Right-click your character portrait, scroll down to instance difficulty, and click the Challenge Mode option. The instance portal will change to the hourglass graphic above. Enter and you'll find the path forward blocked by a yellow mist with a sundial in front and a list of the dungeon's requirements on your right. Clicking the sundial will give you the option to start the challenge. Once you accept, you'll get a countdown from 5, and then you're off to the races. Be sure to pre-pot!
For the first time you do every challenge, it's generally best not to reset for every mistake (which is something we did and regretted). Do the dungeon from beginning to end no matter how many wipes it takes. Learn the pulls, identify where you'll be using invisibility potions, and complete the objectives. A group that keeps pecking at a dungeon can manage all bronzes, and probably even silvers, without doing anything special.
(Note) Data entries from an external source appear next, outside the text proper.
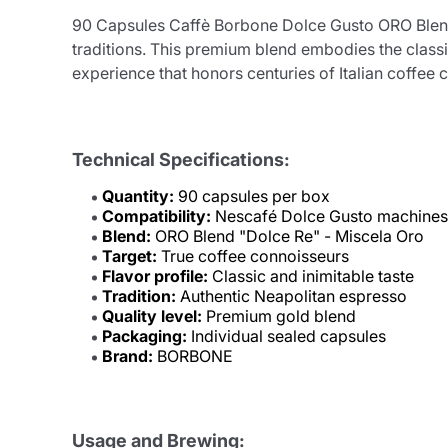
90 Capsules Caffè Borbone Dolce Gusto ORO Blend "
traditions. This premium blend embodies the class
experience that honors centuries of Italian coffee c
Technical Specifications:
Quantity:
90 capsules per box
Compatibility:
Nescafé Dolce Gusto machines
Blend:
ORO Blend "Dolce Re" - Miscela Oro
Target:
True coffee connoisseurs
Flavor profile:
Classic and inimitable taste
Tradition:
Authentic Neapolitan espresso
Quality level:
Premium gold blend
Packaging:
Individual sealed capsules
Brand:
BORBONE
Usage and Brewing: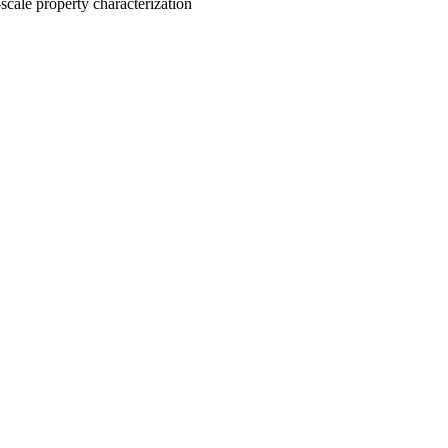
scale property characterization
How quickly can we finish all 9? Progress will depend on how prepared your group is and how quickly people get used to the CC and cooldown requirements that allow a group to move briskly. As always, the Schedule Boss is an omnipresent concern. Great is she, and terrible as the dawn.
My group worked on the weekends on and off for about a month. A plurality of our time was spent in the first two dungeons we did, which were Gate and Scholomance. Once we'd gotten gold in these two (and whenever we could get everyone online at the same time), the group knew what to expect and golds started raining from the skies. Experienced groups running challenge modes for valor or a paying customer can knock out all 9 golds in around three hours.
On the subject of bad nights: Sometimes due to a combination of circumstances beyond your control (someone doesn't show up, computers go boom, a key member keeps lagging, sunspots, each and every single one of you has by unspoken agreement decided to suck all at once), you will have an awful night. Just walk away and come back later. Banging your head against a wall won't do any good, and things usually turn out better when people have had some time to think about how to improve a run. Take a break, watch some videos, and come back for another try later.